* **Required action**: Copy every line of the entries that has the string "Bühne" in it.

* **Available data**:
========================

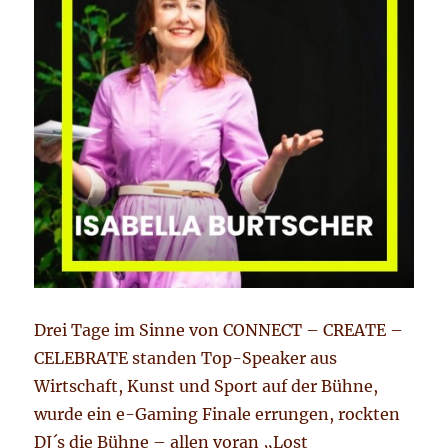
Drei Tage im Sinne von CONNECT – CREATE –
CELEBRATE standen Top-Speaker aus
Wirtschaft, Kunst und Sport auf der Bühne,
wurde ein e-Gaming Finale errungen, rockten
DJ´s die Bühne – allen voran „Lost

========================

* **Solution for this task**:
Wirtschaft, Kunst und Sport auf der Bühne,
DJ´s die Bühne – allen voran „Lost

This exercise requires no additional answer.